Address all correspondence and requests for reprints to: Philippe Caron, M.D., Service d’Endocrinologie, CHU Rangueil, 1 avenue J. Poulhes, 31054 Toulouse Cedex, France. E-mail: caron.p{at}chu-toulouse.fr

We have studied a 20-yr-old male patient with adrenal hypoplasia congenita and hypogonadotropic hypogonadism (HH) due to a C to A transversion at nucleotide 825 in the DAX-1 gene, resulting in a stop codon at position 197. The same mutation was detected in his affected first cousin (adrenal hypoplasia congenita and HH) and in a heterozygous state in their carrier mothers. The patient had had acute adrenal insufficiency at the age of 2 yr and 6 months, bilateral cryptorchidism corrected surgically at the age of 12 yr, and failure of spontaneous puberty. Plasma testostereone (T) was undetectable (<0.30 nmol/L), gonadotropin levels were low (LH, <0.4 IU/L; FSH, 1.5 IU/L) and not stimulated after iv injection of 100 µg GnRH. The endogenous LH secretory pattern was apulsatile, whereas free {alpha}-subunit (FAS) levels depicted erratic pulses, suggesting an incomplete deficiency of hypothalamic GnRH secretion. During iv pulsatile GnRH administration (10 µg/pulse every 90 min for 40 h), each GnRH pulse induced a LH response of low amplitude (0.54 ± 0.05 UI/L), whereas mean LH (0.45 ± 0.01 IU/L) and FAS (63 ± 8 mU/L) levels remained low.
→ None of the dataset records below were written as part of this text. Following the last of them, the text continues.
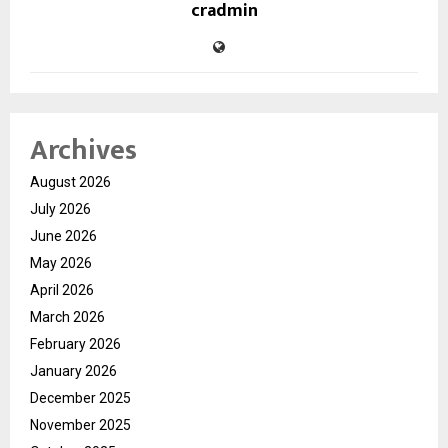
cradmin
Archives
August 2026
July 2026
June 2026
May 2026
April 2026
March 2026
February 2026
January 2026
December 2025
November 2025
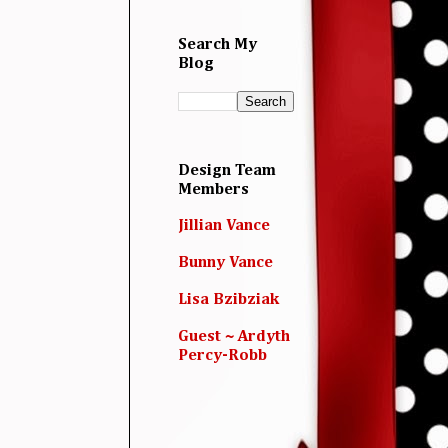
Search My
Blog
Design Team
Members
Jillian Vance
Bunny Vance
Lisa Bzibziak
Guest ~ Ardyth
Percy-Robb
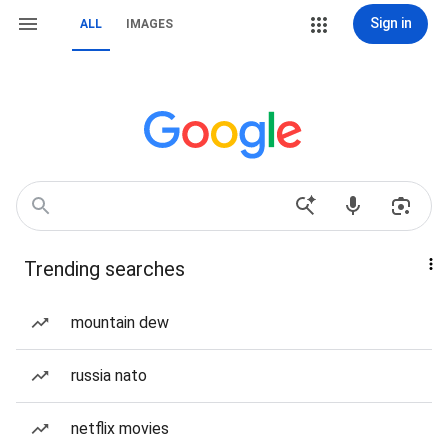
Sign in
ALL
IMAGES
Trending searches
mountain dew
russia nato
netflix movies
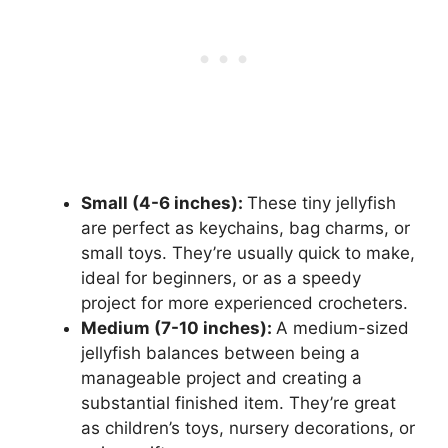
Small (4-6 inches):
These tiny jellyfish
are perfect as keychains, bag charms, or
small toys. They’re usually quick to make,
ideal for beginners, or as a speedy
project for more experienced crocheters.
Medium (7-10 inches):
A medium-sized
jellyfish balances between being a
manageable project and creating a
substantial finished item. They’re great
as children’s toys, nursery decorations, or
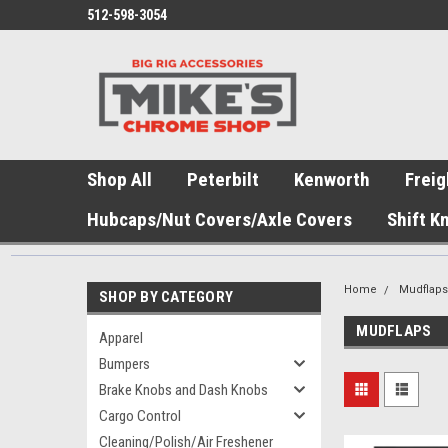
512-598-3054
Shop All
Peterbilt
Kenworth
Freig
Hubcaps/Nut Covers/Axle Covers
Shift K
Home
Mudflap
SHOP BY CATEGORY
MUDFLAPS
Apparel
Bumpers
Brake Knobs and Dash Knobs
Cargo Control
Cleaning/Polish/Air Freshener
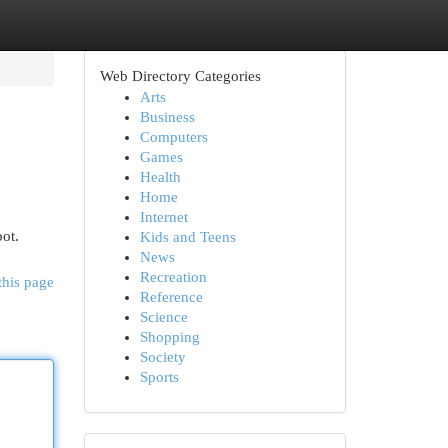
Web Directory Categories
Arts
Business
Computers
Games
Health
Home
Internet
pot.
Kids and Teens
News
Recreation
this page
Reference
Science
Shopping
Society
Sports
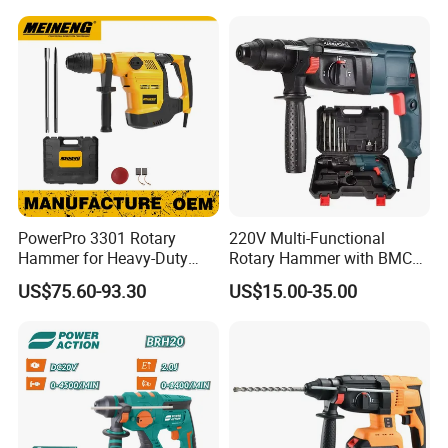
Wosai OEM ODM
PowerPro 3301 Rotary
220V Multi-Functional
Hammer for Heavy-Duty
Rotary Hammer with BMC
Construction Tasks
and Accessories Electric
US$75.60-93.30
US$15.00-35.00
Demolition Hammer Impact
Drill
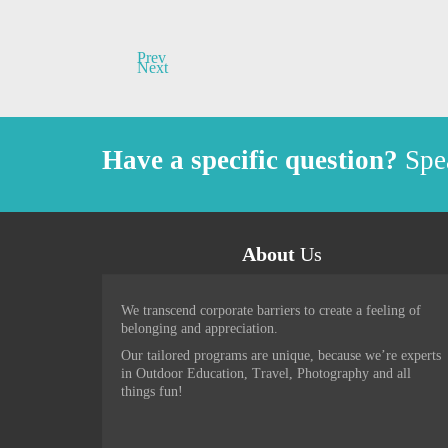
Prev
Next
Have a specific question?
Spea
About
Us
Brand new and exciting experienc
We transcend corporate barriers to create a feeling of
moonlite adventures. All delivere
belonging and appreciation.
and passion second to none. Ther
Our tailored programs are unique, because we’re experts
fashioned story telling, plenty 
in Outdoor Education, Travel, Photography and all
things fun!
-
Warren - Sydney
Amplitude of LH peaks (0.83 ± 0.09 IU/L), mean LH (0.53 ± 0.02 IU/L), and FAS (161 ± 18 mU/L) levels increased (P < 0.01), whereas the T concentration remained low (0.75 nmol/L) when the pulsatile GnRH regimen was raised to 20 µg/pulse for a 40-h period, suggesting a partial pituitary resistance to GnRH. Thereafter, plasma T levels remained in prepubertal value after three daily im injections of 5000 IU hCG (3.6 nmol/L) and after 1-yr treatment with weekly im injections of 1500 IU hCG (1.2 nmol/L), implying Leydig cell resistance to hCG. The patient had a growth spurt, bone maturation, progression of genital and pubic hair stages, and normalization of plasma T level (15.8 nmol/L) after a 12-month treatment with twice weekly injections of hCG and human menopausal gonadotropin (75 IU International Reference Preparation 2) preparations, suggesting that, in presence of FSH, a Sertoli cell-secreted factor stimulated Leydig cell production of T. In conclusion, we report a novel mutation in the DAX-1 gene in patients with AHC and HH. Our results suggest that the hypogonadism is due to a combined hypothalamic-pituitary-gonadal defect and imply that the DAX-1 gene may play a critical role in human testicular function.